Whispers of AIFMD II catching buy-side’s attention

Revisions to the Alternative Investment Fund Managers Directive would be welcomed by members of the buy-side.
By Charles Gubert
Any review of the Alternative Investment Fund Managers Directive (AIFMD) by the European Securities and Markets Authority (ESMA) is likely to make material changes to the current regulatory reporting framework.

Nearly all fund managers who do not comply with UCITS must file an Annex IV under AIFMD. This impacts a broad mix of firms, and comprises hedge funds, private equity, real estate, long-only managers, and even some family office and securitisation vehicles. The prescriptive nature of Annex IV is increasingly viewed as not being entirely relevant to some of these asset classes.

“The AIFMD is not 100% complete, and if we look at the reporting data firms are expected to submit, not all of it is relevant,” said Jean-Pierre Gomez, head of regulatory and public affairs in Luxembourg at Societe Generale Securities Services (SGSS), speaking at the Association of the Luxembourg Funds Industry (ALFI) conference.

“There is also recognition that institutional products – which manage capital on behalf of sophisticated clients – may not necessarily require such in-depth regulatory reporting. I believe the reporting requirements will change depending on the asset class involved following the review of AIFMD by ESMA.”

Any amendments to Annex IV would broadly be welcomed by the asset management industry, who regularly complain that aspects of the report are not entirely relevant to their business. The status of AIFMD’s review is presently unknown, although regulators have articulated that remuneration rules are not going to be altered despite industry pressure. The review is also likely to set the scene for ESMA’s review of the AIFMD passport, expected in 2018. As matters stand, the prospects do not look good for third countries, certainly following the UK’s departure from the Single Market.

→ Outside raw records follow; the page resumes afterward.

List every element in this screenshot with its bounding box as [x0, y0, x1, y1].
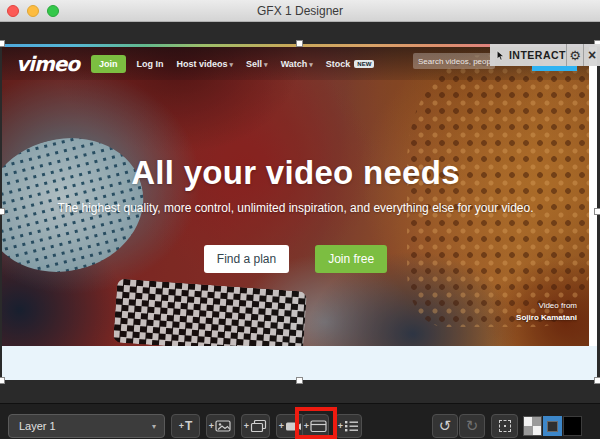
slideshow-icon — [250, 419, 267, 433]
nav-login-link[interactable]: Log In — [137, 59, 164, 69]
hero-title: All your video needs — [2, 154, 589, 192]
selection-handle-bottom-right[interactable] — [594, 377, 600, 384]
selection-handle-bottom-center[interactable] — [296, 377, 303, 384]
selection-handle-top-left[interactable] — [0, 40, 5, 47]
redo-button[interactable]: ↻ — [459, 414, 485, 438]
find-a-plan-button[interactable]: Find a plan — [204, 245, 289, 273]
video-credit: Video from Sojiro Kamatani — [516, 300, 577, 324]
interact-label: INTERACT — [509, 49, 566, 61]
add-image-button[interactable]: + — [206, 414, 235, 438]
photo-tint-overlay — [2, 47, 589, 346]
selection-handle-top-center[interactable] — [296, 40, 303, 47]
chevron-down-icon: ▾ — [152, 422, 156, 431]
nav-join-button[interactable]: Join — [91, 55, 126, 73]
browser-frame-icon — [310, 419, 327, 433]
list-icon — [344, 419, 359, 433]
workspace: vimeo Join Log In Host videos▾ Sell▾ Wat… — [0, 22, 600, 403]
interact-mode-button[interactable]: INTERACT — [490, 44, 566, 66]
background-black-button[interactable] — [563, 416, 582, 436]
page-content: vimeo Join Log In Host videos▾ Sell▾ Wat… — [2, 44, 597, 380]
vimeo-logo[interactable]: vimeo — [16, 52, 79, 76]
credit-prefix: Video from — [516, 300, 577, 312]
plus-icon: + — [179, 421, 184, 431]
window-title: GFX 1 Designer — [0, 0, 600, 22]
interact-panel: INTERACT ⚙ × — [490, 44, 600, 66]
add-slideshow-button[interactable]: + — [241, 414, 270, 438]
dashed-frame-icon — [499, 420, 511, 432]
add-text-button[interactable]: + T — [171, 414, 200, 438]
undo-icon: ↺ — [439, 417, 452, 434]
center-dot — [504, 425, 506, 427]
close-overlay-button[interactable]: × — [583, 44, 600, 66]
new-badge: NEW — [354, 60, 374, 68]
nav-host-videos-label: Host videos — [177, 59, 228, 69]
hero-buttons: Find a plan Join free — [2, 245, 589, 273]
text-icon: T — [185, 419, 192, 433]
hero-subtitle: The highest quality, more control, unlim… — [2, 201, 589, 215]
chevron-down-icon: ▾ — [264, 61, 268, 68]
plus-icon: + — [209, 421, 214, 431]
plus-icon: + — [304, 421, 309, 431]
fit-canvas-button[interactable] — [491, 414, 518, 438]
layer-selector-dropdown[interactable]: Layer 1 ▾ — [8, 414, 165, 438]
nav-stock-label: Stock — [326, 59, 351, 69]
join-free-button[interactable]: Join free — [315, 245, 387, 273]
cursor-icon — [496, 49, 505, 62]
background-transparent-button[interactable] — [523, 416, 542, 436]
titlebar: GFX 1 Designer — [0, 0, 600, 22]
undo-button[interactable]: ↺ — [432, 414, 458, 438]
page-footer-strip — [2, 346, 597, 380]
interact-active-indicator — [532, 66, 577, 71]
add-frame-button[interactable]: + — [302, 414, 329, 438]
hero-photo-collage — [2, 47, 589, 346]
chevron-down-icon: ▾ — [230, 61, 234, 68]
nav-host-videos-link[interactable]: Host videos▾ — [177, 59, 234, 69]
close-icon: × — [588, 48, 596, 62]
redo-icon: ↻ — [466, 417, 479, 434]
bottom-toolbar: Layer 1 ▾ + T + + + — [0, 403, 600, 439]
design-canvas[interactable]: vimeo Join Log In Host videos▾ Sell▾ Wat… — [2, 44, 597, 380]
selection-handle-mid-right[interactable] — [594, 208, 600, 215]
plus-icon: + — [244, 421, 249, 431]
dark-swatch — [547, 421, 558, 432]
add-video-button[interactable]: + — [276, 414, 305, 438]
image-icon — [215, 419, 232, 433]
chevron-down-icon: ▾ — [309, 61, 313, 68]
selection-handle-bottom-left[interactable] — [0, 377, 5, 384]
nav-stock-link[interactable]: StockNEW — [326, 59, 375, 69]
settings-button[interactable]: ⚙ — [566, 44, 583, 66]
nav-sell-link[interactable]: Sell▾ — [246, 59, 268, 69]
nav-watch-link[interactable]: Watch▾ — [281, 59, 313, 69]
plus-icon: + — [279, 421, 284, 431]
plus-icon: + — [338, 421, 343, 431]
nav-watch-label: Watch — [281, 59, 308, 69]
credit-name: Sojiro Kamatani — [516, 312, 577, 324]
add-list-button[interactable]: + — [335, 414, 362, 438]
video-camera-icon — [285, 419, 302, 433]
background-dark-button-selected[interactable] — [543, 416, 562, 436]
search-input[interactable] — [413, 53, 495, 69]
selection-handle-mid-left[interactable] — [0, 208, 5, 215]
gear-icon: ⚙ — [569, 49, 581, 62]
layer-selector-value: Layer 1 — [19, 420, 56, 432]
nav-sell-label: Sell — [246, 59, 262, 69]
app-window: GFX 1 Designer vimeo Join Log In Host vi… — [0, 0, 600, 439]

Regulators – speaking at the ALFI conference in November 2016 – said reciprocity was key to any discussions with third countries. Third country equivalence has certainly slowed down, and very little in the way of development has been made since ESMA gave encouraging feedback to the first batch of jurisdictions in 2016. There is speculation that any US roll back of Dodd-Frank era reporting on fund managers or consumer protections would do it few favours in the equivalence process.

Any turmoil around equivalence could weaken the UK, particularly in its fund management industry. The issue may be slightly complicated for UK UCITS which will lose all passporting rights following Brexit. Some firms set about plans to establish Luxembourg or Irish master feeder structures but were immediately rebuked by lawyers and regulators who pointed out UCITS were restricted in how much of their assets could be invested into non-UCITS, third country funds.

“We may have a situation where UK UCITS convert into AIFs and use the National Private Placement Regime (NPPR),” acknowledged Gomez. Many are confident the UK will not diverge from the EU’s regulatory agenda. It is becoming increasingly likely the UK will permit certain EU bodies to retain oversight in some of its affairs during any transition period. Any major digression from EU law risks creating even more work for fund managers if the reporting templates are not the same, not to mention infuriating European regulators. Furthermore, many of the rules introduced under AIFMD or UCITS such as depositary liability and independent third party valuation have bettered the industry, and are supported by institutional investors.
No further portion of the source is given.